Report how many lines of the entries below contain the word "Québec", and nothing more.

▶ _Dataset entries_
= Beginning of Section =

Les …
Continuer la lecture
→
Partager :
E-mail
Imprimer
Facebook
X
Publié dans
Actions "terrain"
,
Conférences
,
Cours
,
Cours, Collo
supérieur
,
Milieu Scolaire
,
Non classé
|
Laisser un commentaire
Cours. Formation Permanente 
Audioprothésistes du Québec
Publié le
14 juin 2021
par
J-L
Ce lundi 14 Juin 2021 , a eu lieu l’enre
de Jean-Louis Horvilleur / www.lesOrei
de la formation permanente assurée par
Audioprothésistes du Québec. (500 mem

= End of Section =
= Beginning of Section =

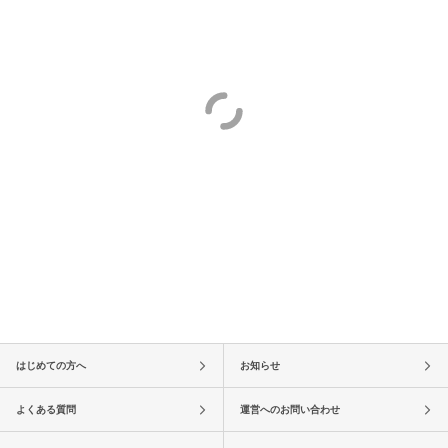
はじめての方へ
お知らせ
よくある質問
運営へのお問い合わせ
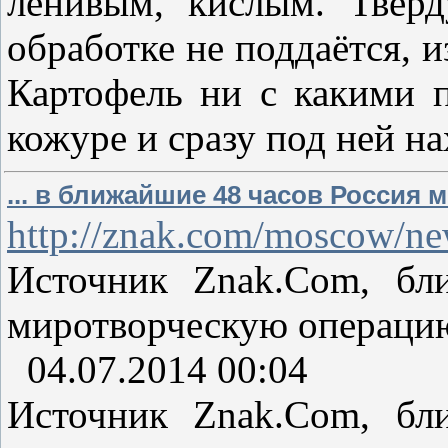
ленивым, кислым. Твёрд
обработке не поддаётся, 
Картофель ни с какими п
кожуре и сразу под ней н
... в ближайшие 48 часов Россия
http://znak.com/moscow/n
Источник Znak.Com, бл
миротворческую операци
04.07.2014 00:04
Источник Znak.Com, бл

= End of Section =
= Beginning of Section =

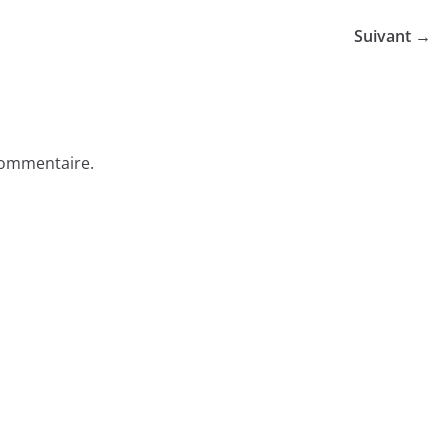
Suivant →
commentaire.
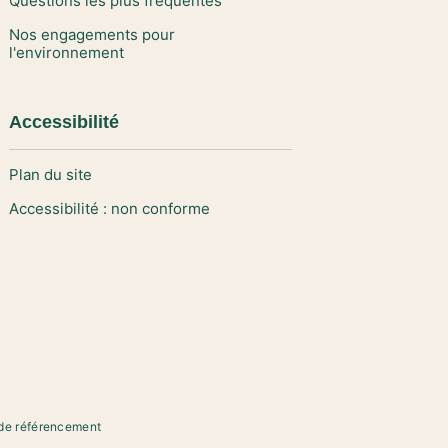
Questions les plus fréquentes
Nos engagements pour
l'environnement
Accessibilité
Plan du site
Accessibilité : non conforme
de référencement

= End of Section =

▶ _Written response_
2